Sunday, 3 May 2015

Tooting trivia

I share some trivia from a couple of recent visits to Tooting.

Started off the first visit by being irritated by a large Hiscox advertisement at Epsom Station, an advertisement featuring a large hamburger and which seemed to me to be a celebration of greed. Oddly, while google has lots of Hiscox (see reference 2) advertising images it does not have this one. Did I make a mistake? Must check at next visit.

Then there was a loud young man with his telephone, who kept it up all the way to Earlsfield, where I got off. And a young lady who frequently said 'pudden' for 'pardon' and clearly thought that her friend should call in sick rather than arrive late at work, her upcoming flight into Heathrow being slightly awkwardly timed. To think that I probably took quite a lot less than forty days sick leave in forty years at work.

Down Garrett Lane and past the nearly redeveloped  Deepak site, more or less opposite the redeveloped Fountain site - with there being no further movement on this last since my last visit, beyond deciding that the pillar was probably cracked by a vehicle crashing into at some point, not an engineering failure at all. See reference 1. There are several more large retail units in the bottom of what was Deepak, so will Mr. Deepak restore his once thriving store, notable for cheap booze and sacks of dry goods such as rice? Will the new units stay empty as long as the corner shops in what was 'The Fountain'?
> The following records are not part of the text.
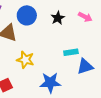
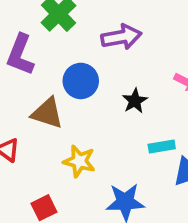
black star: (58, 18) -> (135, 101), moved

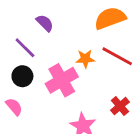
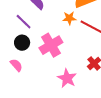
orange star: (85, 59) -> (69, 18), moved

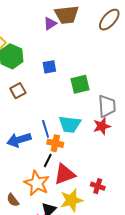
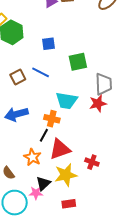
brown square: (18, 91) -> (18, 77), moved
blue line: (46, 129) -> (41, 72), moved, turned -48
orange star: (37, 183) -> (32, 157), size x0.7

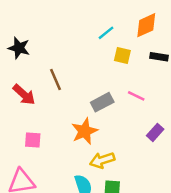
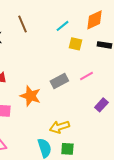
brown line: (56, 79) -> (22, 24), moved
pink line: (136, 96) -> (86, 76), turned -56
orange star: (85, 131) -> (30, 96), moved, turned -30

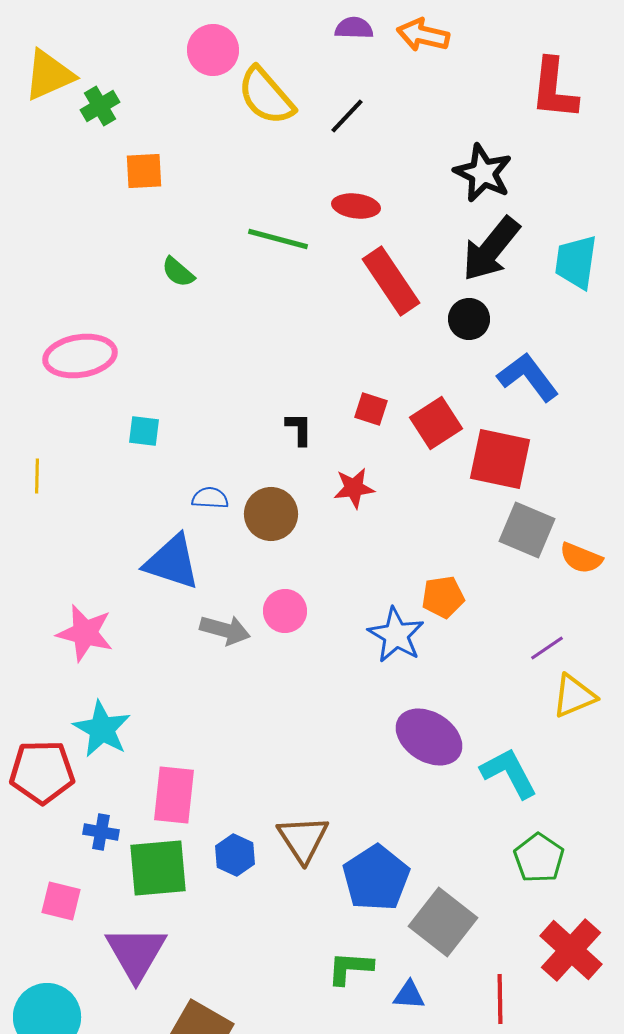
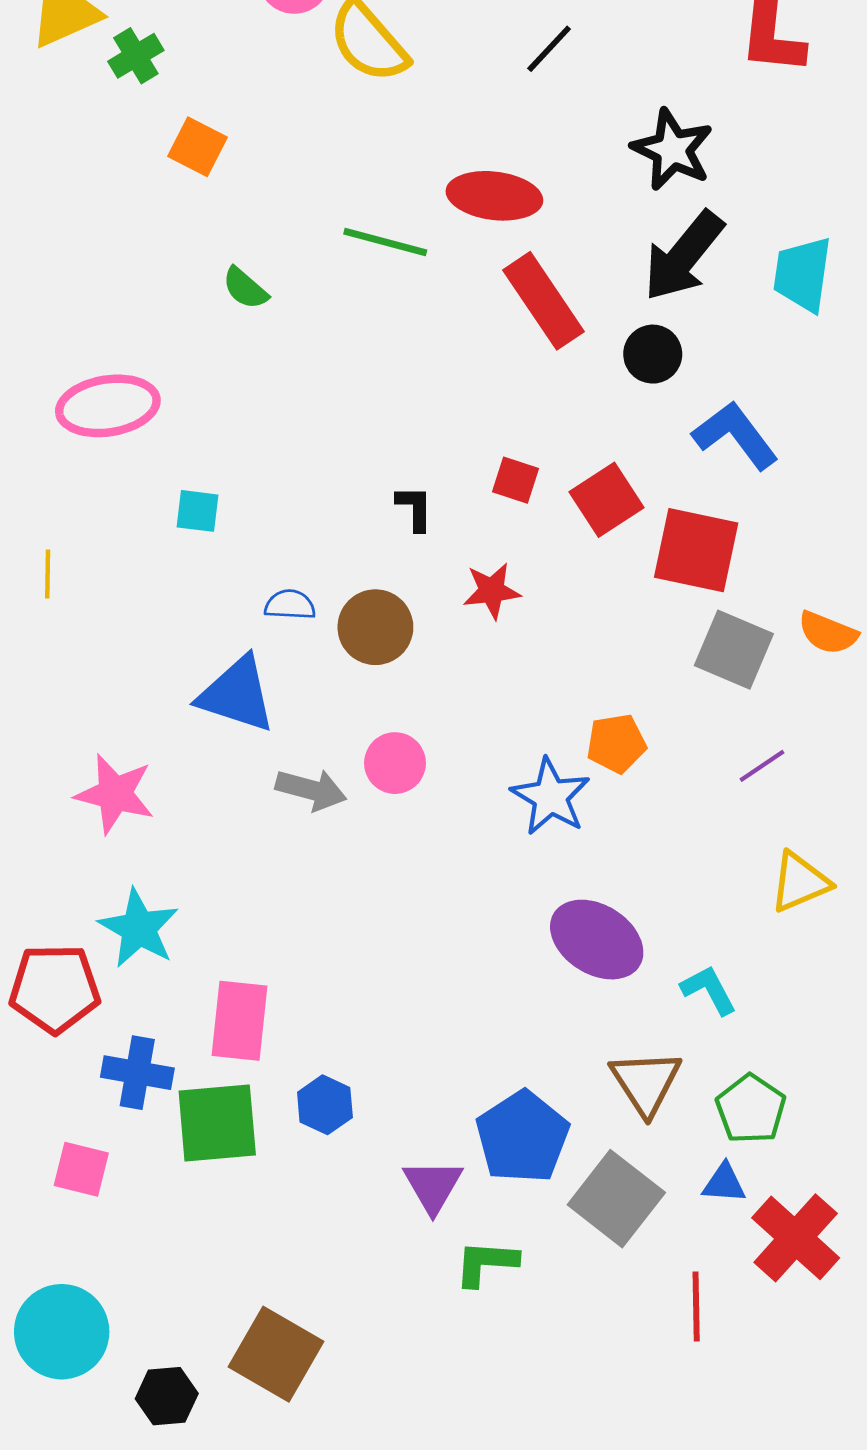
black line: (347, 116) -> (549, 49), moved
orange square: (144, 171) -> (198, 147), turned 30
red ellipse: (356, 206) -> (494, 196), size x1.4
orange semicircle: (581, 558) -> (828, 633), moved
purple line: (547, 648) -> (762, 766), moved
cyan L-shape: (509, 773) -> (709, 990), size x0.7
blue cross: (101, 832) -> (137, 1073), size x1.4
brown triangle: (303, 839) -> (646, 1082), moved
purple triangle: (136, 953) -> (433, 1186), moved, size x0.7
blue triangle: (409, 995) -> (724, 1183), moved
A couple of scrawny affordables with a brace of shiny & fit looking fighting dogs. Were they drug dealers? Were they walking the dogs for their drug dealers? Were they just trying to buy into the status & respect afforded to such people? Hard to think of any better reason for wanting to buy such an animal.

And so to Wetherspoons to find that the team there has been improved by a couple of pretty young Bulgarian sisters. They must be fairly fresh off the boat as, despite their good English, they were far too cheerful, not yet worn down by the soaks of Tooting. I am pleased to say that I managed to work out where Bulgaria was before my sister got back with my change. Close run thing, but I managed it.

Entertainment continued by a couple at the next table at their Friday fish deal. The wife was eating her fish deal, while the husband was listening to his phone, talking to her and dipping the odd chip in some of the goo provided. I didn't get to see whether he ever ate what must have been his cold fish. To think that Wetherspoons are usually better at fried fish than baked chips.

An inconclusive debate on the motion that 'this house believes that the fact that the UK as a whole is running at a stonking great loss and is heading for bankruptcy is more important than the fact that, within the UK, the top quarter is stuffing the bottom three quarters'.

Then there was the cheerfully mult-racial bus back to Earlsfield with cute small children providing entertainment for all, particularly one very small boy feeding his slightly older brother his biscuits.

On the first return to Earlsfield, I scored no aeroplanes because the sun was setting right over Heathrow, making checking anything out in that direction impossible. How on earth do the pilots manage - hand the whole business over to their computers? Then on the second, I was defeated by a combination of low cloud, leaves on trees obscuring lines of sight and light. This last meaning that the aeroplanes were not illuminated against a dark sky, which is easy on the older eye.

Alternative entertainment was provided by a magpie busy over a nest, with much jabbing movement of the head. I decided that the magpie was feeding its own young, rather than feeding on someone else's.

Reference 1: http://psmv2.blogspot.co.uk/2015/04/the-library.html.

Reference 2: http://www.hiscox.co.uk/.

PS: judging by the Bulgarian pictures offered by google, yet another interesting looking place which I am not going to get to visit.